Reputation: 601
I want to run an R script in python using rpy2, I already know how to do this
The R code is:
dataR = data.frame( Ingresos = c(23,45,24,23,54),
Bonos = c(23,45,12,67,54),
Deuda = c(23,4,1,6,3),
row.names = c("Nathy", "Tomas", "Joe", "Emily", "Javi") )
dataR
promedio_ingresos = mean(dataR$Ingresos)
Max_Ing = sort(dataR$Ingresos[dataR$Ingresos>promedio_ingresos])
Max_Ing
To run this R script in python I use:
import rpy2
from rpy2.robjects.packages import importr
import rpy2.robjects as robjects
r = robjects.r
output = r.source("R_script_run_in_python.R")
output
And output gets the last value from my R code
Now I want to run the same code, but using a data that I define in python, for example:
import pandas as pd
df = pd.DataFrame( np.random.randn(5,3),
columns = ["Ingresos","Bonos","Deuda"],
index = ["Max", "Nathy", "Tom", "Joe", "Kathy"] )

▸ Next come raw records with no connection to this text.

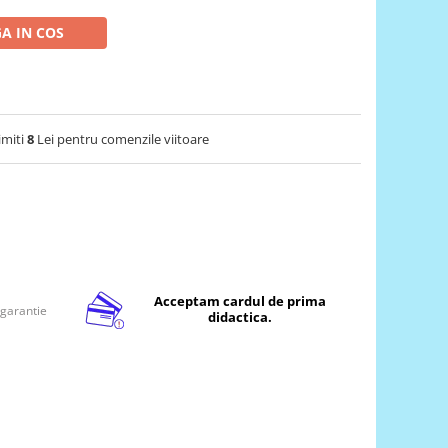
A IN COS
imiti
8
Lei pentru comenzile viitoare
Acceptam cardul de prima
 garantie
didactica.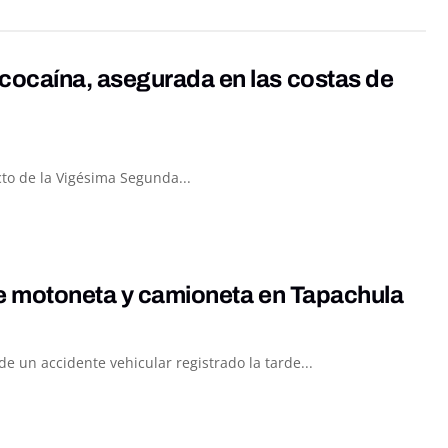
cocaína, asegurada en las costas de
to de la Vigésima Segunda...
re motoneta y camioneta en Tapachula
 un accidente vehicular registrado la tarde...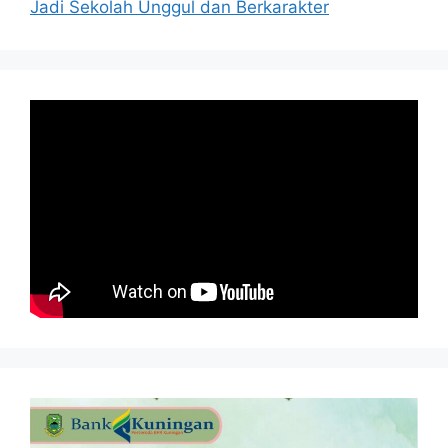
Jadi Sekolah Unggul dan Berkarakter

So the R code I want tu run now is just:
promedio_ingresos = mean(dataR$Ingresos)
Max_Ing = sort(dataR$Ingresos[dataR$Ingresos>promedio_ingresos])
Max_Ing
But dataR being df, how can I do that?
Upvotes: 2
Views: 1715
Reputation: 601
I tried this and it worked
# Data
# Pandas dataframe
df = pd.DataFrame( np.random.randn(5,3),
columns = ["Ingresos","Bonos","Deuda"],
index = ["Max", "Nathy", "Tom", "Joe", "Kathy"] )
# rpy2 datframe
dataR = pandas2ri.py2ri(df)
# R code
robjects.globalenv["dataR"] = dataR
robjects.r('''
promedio_ingresos = mean(dataR$Ingresos)
Max_Ing = sort(dataR$Ingresos[dataR$Ingresos>promedio_ingresos])
''')
print(robjects.globalenv["dataR"])
print(robjects.globalenv["promedio_ingresos"])
print(robjects.globalenv["Max_Ing"])
Upvotes: 2